Commenting on Fleet's continuing improvement in profitability, Eugene M. McQuade, vice chairman and Fleet's chief financial officer, said "Fleet's profitability ranks among the highest performing banks in the country. Return on assets reached 1.65% while return on equity hit 19.4%. This level of performance is particularly satisfying in that it was achieved within the context of continuing investments in our business lines and product and geographic diversification. With proposed changes to accounting rules, cash basis measurements take on increasing importance. At Fleet, our second quarter 1999 performance ratios on a cash basis were exceptionally strong: EPS of $.81, return on assets of 1.86%, and return on common equity of 29.7%."
Financial Highlights
Net interest income totaled $1.03 billion during the second quarter of 1999, up $50 million from the second quarter of 1998. The increase was principally attributable to the inclusion of Sanwa Business Credit for a full quarter and strong growth in the corporation's commercial loan portfolio. The corporation's net interest margin was 4.42%. Net interest income and net interest margin were $2.08 billion and 4.50%, respectively, for the six month period ending June 30, 1999 and $1.92 billion and 4.67%, respectively, for the same period of 1998.
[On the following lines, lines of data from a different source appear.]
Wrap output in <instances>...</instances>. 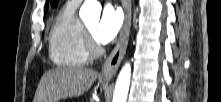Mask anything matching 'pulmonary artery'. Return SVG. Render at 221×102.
I'll list each match as a JSON object with an SVG mask.
<instances>
[{
  "instance_id": "pulmonary-artery-1",
  "label": "pulmonary artery",
  "mask_w": 221,
  "mask_h": 102,
  "mask_svg": "<svg viewBox=\"0 0 221 102\" xmlns=\"http://www.w3.org/2000/svg\"><path fill=\"white\" fill-rule=\"evenodd\" d=\"M72 1H75V2H78V3H79L81 0H72Z\"/></svg>"
}]
</instances>
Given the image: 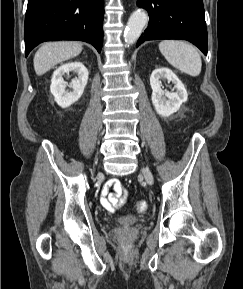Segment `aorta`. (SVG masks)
Segmentation results:
<instances>
[{"label":"aorta","mask_w":243,"mask_h":289,"mask_svg":"<svg viewBox=\"0 0 243 289\" xmlns=\"http://www.w3.org/2000/svg\"><path fill=\"white\" fill-rule=\"evenodd\" d=\"M148 23V15L146 12L137 10L130 16L125 32L124 39L128 45H131L137 41L140 37L143 28Z\"/></svg>","instance_id":"aorta-1"}]
</instances>
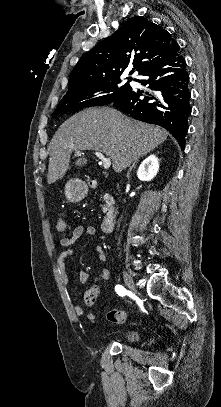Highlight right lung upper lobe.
<instances>
[{"label": "right lung upper lobe", "mask_w": 221, "mask_h": 407, "mask_svg": "<svg viewBox=\"0 0 221 407\" xmlns=\"http://www.w3.org/2000/svg\"><path fill=\"white\" fill-rule=\"evenodd\" d=\"M176 44L162 27L135 16L81 56L70 74L68 92L105 82H120L121 74L130 65L141 74L166 57Z\"/></svg>", "instance_id": "obj_1"}]
</instances>
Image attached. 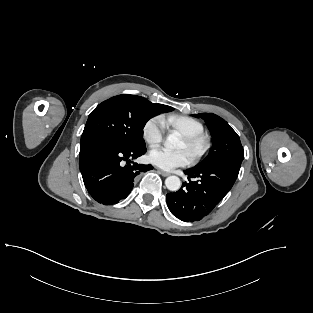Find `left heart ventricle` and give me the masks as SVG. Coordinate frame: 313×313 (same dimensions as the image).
Listing matches in <instances>:
<instances>
[{
    "label": "left heart ventricle",
    "instance_id": "left-heart-ventricle-1",
    "mask_svg": "<svg viewBox=\"0 0 313 313\" xmlns=\"http://www.w3.org/2000/svg\"><path fill=\"white\" fill-rule=\"evenodd\" d=\"M179 149L186 150L190 156H192L193 154V150L188 147V145L186 144L184 140L181 141V144L179 145Z\"/></svg>",
    "mask_w": 313,
    "mask_h": 313
}]
</instances>
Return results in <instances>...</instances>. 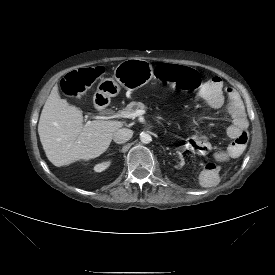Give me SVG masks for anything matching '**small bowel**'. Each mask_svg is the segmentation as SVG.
Wrapping results in <instances>:
<instances>
[{
	"mask_svg": "<svg viewBox=\"0 0 275 275\" xmlns=\"http://www.w3.org/2000/svg\"><path fill=\"white\" fill-rule=\"evenodd\" d=\"M201 97L204 104L211 109L220 108L227 100V112L231 118V124L227 128V135L236 139L248 127V121L240 98L233 89H224L219 77H212L201 90ZM185 149L192 156H205L208 159L201 162L200 174L196 179L199 189L208 191L215 187L222 176L221 166L225 165L230 158L238 155H229L221 148L212 149V143L205 136L192 137L187 140Z\"/></svg>",
	"mask_w": 275,
	"mask_h": 275,
	"instance_id": "obj_1",
	"label": "small bowel"
}]
</instances>
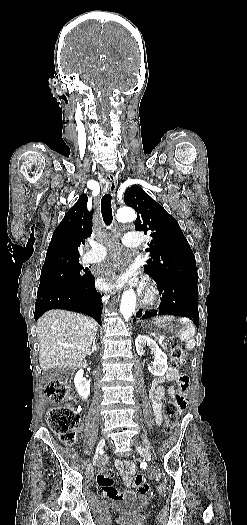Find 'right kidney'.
<instances>
[{"label": "right kidney", "instance_id": "ca27d5eb", "mask_svg": "<svg viewBox=\"0 0 247 525\" xmlns=\"http://www.w3.org/2000/svg\"><path fill=\"white\" fill-rule=\"evenodd\" d=\"M83 375H84L83 369H79V371H77L74 377V385H75V389H77L78 395H80L82 399H88L90 395V383H87Z\"/></svg>", "mask_w": 247, "mask_h": 525}]
</instances>
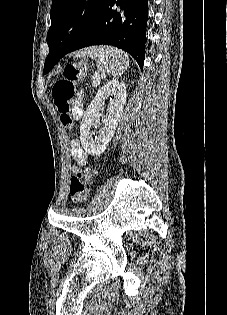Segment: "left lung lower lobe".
Segmentation results:
<instances>
[{"mask_svg": "<svg viewBox=\"0 0 227 315\" xmlns=\"http://www.w3.org/2000/svg\"><path fill=\"white\" fill-rule=\"evenodd\" d=\"M115 4L120 6L117 10ZM148 0H106L97 18L72 46L61 38L47 41L49 54L44 65L47 73L66 54L92 45H112L128 52L143 68L145 58Z\"/></svg>", "mask_w": 227, "mask_h": 315, "instance_id": "left-lung-lower-lobe-1", "label": "left lung lower lobe"}]
</instances>
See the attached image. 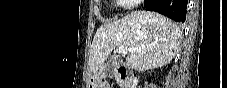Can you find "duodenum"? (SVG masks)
Returning <instances> with one entry per match:
<instances>
[{
    "mask_svg": "<svg viewBox=\"0 0 227 88\" xmlns=\"http://www.w3.org/2000/svg\"><path fill=\"white\" fill-rule=\"evenodd\" d=\"M113 66L118 71L122 84L125 88H136L133 73L124 61H114Z\"/></svg>",
    "mask_w": 227,
    "mask_h": 88,
    "instance_id": "obj_1",
    "label": "duodenum"
}]
</instances>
Noninterest income in the second quarter totaled $1.04 billion, up 28%, or $227 million from the same period in 1998, due primarily to strong gains in virtually all revenue categories. Fee revenue now represents 50% of total revenue. Investment services revenue increased 20% to $264 million driven by a strong equity market, which benefited the corporation's brokerage and clearing units of Quick & Reilly. Processing-related revenues increased $33 million, or 26%, to $159 million due primarily to increased mortgage revenue bolstered by mortgage production of nearly $10 billion. Capital markets revenue increased 72% to $184 million as a result of robust gains in market-making revenue from our equity specialists business, as well as strong venture capital revenue and investment banking fees. Credit card revenue increased $66 million over the prior year's second quarter which was attributable to the acquisition of various credit card portfolios during 1998 and a decline in charge-offs within the securitized credit card portfolio. For the six month period ending June 30, 1999, noninterest income jumped 33% to $2.0 billion when compared to $1.5 billion for the same period of 1998 as the corporation experienced robust growth in all major business lines as well as the benefit of a number of acquisitions.
Noninterest expense in the second quarter of 1999 totaled $1.18 billion, up $161 million from the second quarter of 1998. The increase was due primarily to the impact of various acquisitions, including Sanwa and the Merrill Lynch Specialist business, in addition to incentive and volume-related increases in compensation at many of Fleet's businesses that delivered strong revenue growth. Noninterest expense increased $355 million to $2.3 billion for the first six months of 1999 when compared to $1.94 billion for the same period of 1998 as a result of various acquisitions made throughout 1998 and 1999 as well as an increase in process-related expenses. Despite the increases in expenses, the efficiency ratio declined from 56.7% in 1998 to 56.4% for the six months ended June 30, 1999.
Fleet is Year 2000 ready. All of Fleet's internal systems have been successfully remediated, tested and placed back into production. Year 2000 expenses for the second quarter were $8 million and $109 million since the inception of the project. Focus areas for the remainder of 1999 include: vendor management, contingency planning, borrower readiness and communications with customers.